I always thought a recovery image that could send and receive calls and sms would be awesome. No internet, not even 2g. Just phone and sms. Maybe some contacts (name / number tuple) that'd exist separate from the main systems contacts.
I have this on my Android phone, it's called "Ultra STAMINA mode". Only GSM calls are allowed, no WLan, no data, selected apps only and a limited user interface.
Did somebody measure the lifetime it adds to a phone with 5% battery left ?
It's somewhat disturbing that this is considered paltry.
Most DOS games managed to fit into a single diskette, and that includes not only the logic bits, but also assets: images, music, sound, etc. Remember that they didn't have the benefit of being able to borrow a massive number of assets and libraries from the OS. You wanted a button? You had to draw it yourself.
Also, my Linux kernel - which is infinitely more complex than this app - weights in at 7MB. Ok, sure, the modules are another 30MB, but that's only because I took the shotgun approach when I configured my kernel. I'm lazy, sue me.
Anyway, this app seems absolutely trivial and it barely has any assets at all. It's frankly embarrassing that it consumes so many resources for such little functionality.
10k users, each saving 17MB = 170GB total savings.
A 64GB iPhone 8 costs £699, and a 256GB iPhone 8 costs £849. That puts the cost of phone storage very roughly at £0.78/GB, so the 170GB space reduction saves the users £132 collectively. I pulled these numbers out of thin air for the most part, but you get the point.
It also improves user retention. Many people are running out of storage space, and routinely have to delete apps to free up space. An 18MB app will surely be deleted before a 1MB app.
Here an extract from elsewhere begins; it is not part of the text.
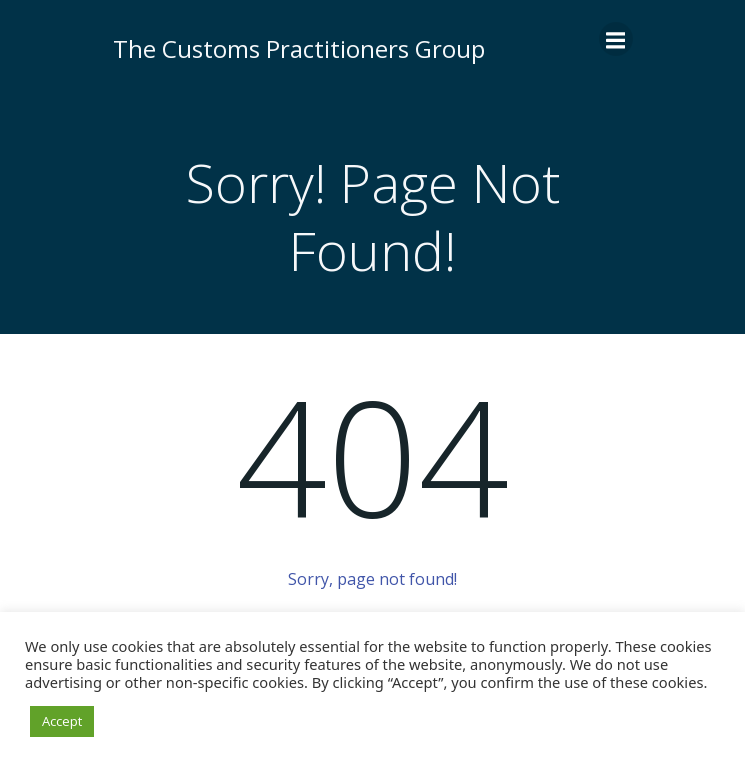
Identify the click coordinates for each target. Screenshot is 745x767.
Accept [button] (62, 721)
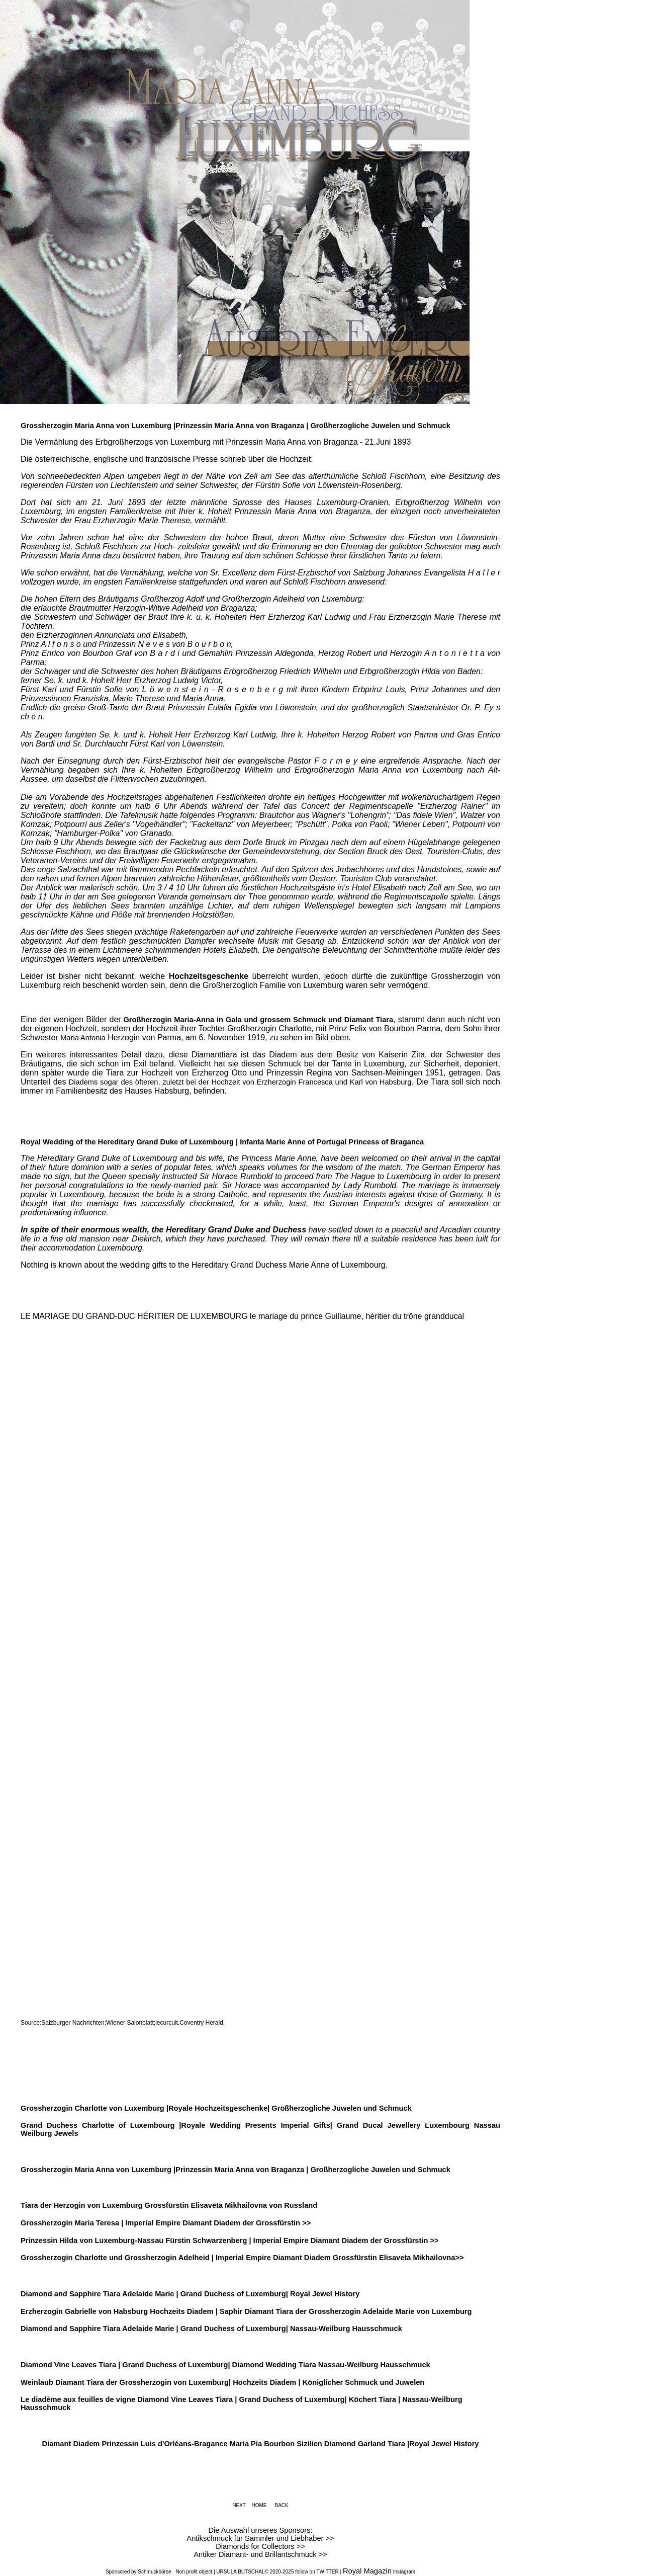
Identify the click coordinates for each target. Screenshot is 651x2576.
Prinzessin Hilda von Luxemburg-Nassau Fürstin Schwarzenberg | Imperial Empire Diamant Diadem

Which is rather disappointing, considering the amount of space on phones hasn't increased much. Back in 2010 when 1 MB was a normal app size, a decent phone had 32 to 64 gb of storage. Now apps are twenty times as big, and a decent phone might have 64 to 128 gb. It's not scaling in sync.
Apps have never really been the main space hog on phones though if you look at the numbers. Average app size is only ~40 MB and (the numbers are a bit sketchier here) the average person has 30-50 apps on their phone so even if we go to an extreme with multiple times the average apps you've only taken up 10-15% of a phones storage with apps.
Anecdotally the main perpetrator for wasted space is content; videos, pictures, and (in my case at 29GB) podcasts.
Those numbers only work if all users are constantly filling up the entirety of their phone's storage. Most people don't, and don't care about saving 17MB on their phone.
As someone introduced to computing in the 80s, I agree that code sizes are often insane based on what the apps actually do, but in the end, it's cheaper to just not care than to go through the effort to unnecessarily optimize.
So you're 'saving' each customer £.01 and to frame it another way that 64 GB iPhone has ~55-60GB usable space which is 3000 17MB apps. Sure a smaller app is laudable and devs have gotten loose with optimizing for space but the numbers just don't really make sense for a single dev on a kind of jokey app with a low lifespan to spend the time on.
There's quite a few flagship tier phones out there that sadly don't take microSD cards; Google Pixel/Nexus hasn't for a long time and neither has iPhone.
With crap entry-level Android phones, you could just play music or use navigation in the background while you run it off a charger and it'll never go above 2% even while it's plugged in :)
I remember when Pokemon Go was the rage, a friends OnePlus would need to be plugged in to a battery bank the entire time, even then it still drained slowly.
Then maybe I misunderstood what you mean by entry level. Or maybe you own a model that is an exception. I deal with cheap (sub $200) chinese android phones a lot because we do development in React Native but it still has to run smoothly on these things, and I've never encountered these issues with phones newer than 2015.
Isn't this promoting bad charging practices since modern lithium ion batteries function best when charged early and often? My understanding is that the extremely low charge of the battery reduces the longevity of a battery's health. The confusing part is the older battery technology nickel-cadmium had the exact opposite recommendation of charging only after the battery was completely discharged.
Tried checking the urls found in the Android store description, and one didn't resolve while another took me to a simple page bearing the name of the owner that contained a email link. Not really sure what to think.
Edit:
Ah, checked out what this IDFA Doclab was. And it seems to be some kind of experimental documentary project. So frankly this whole app reeks of being "performance art".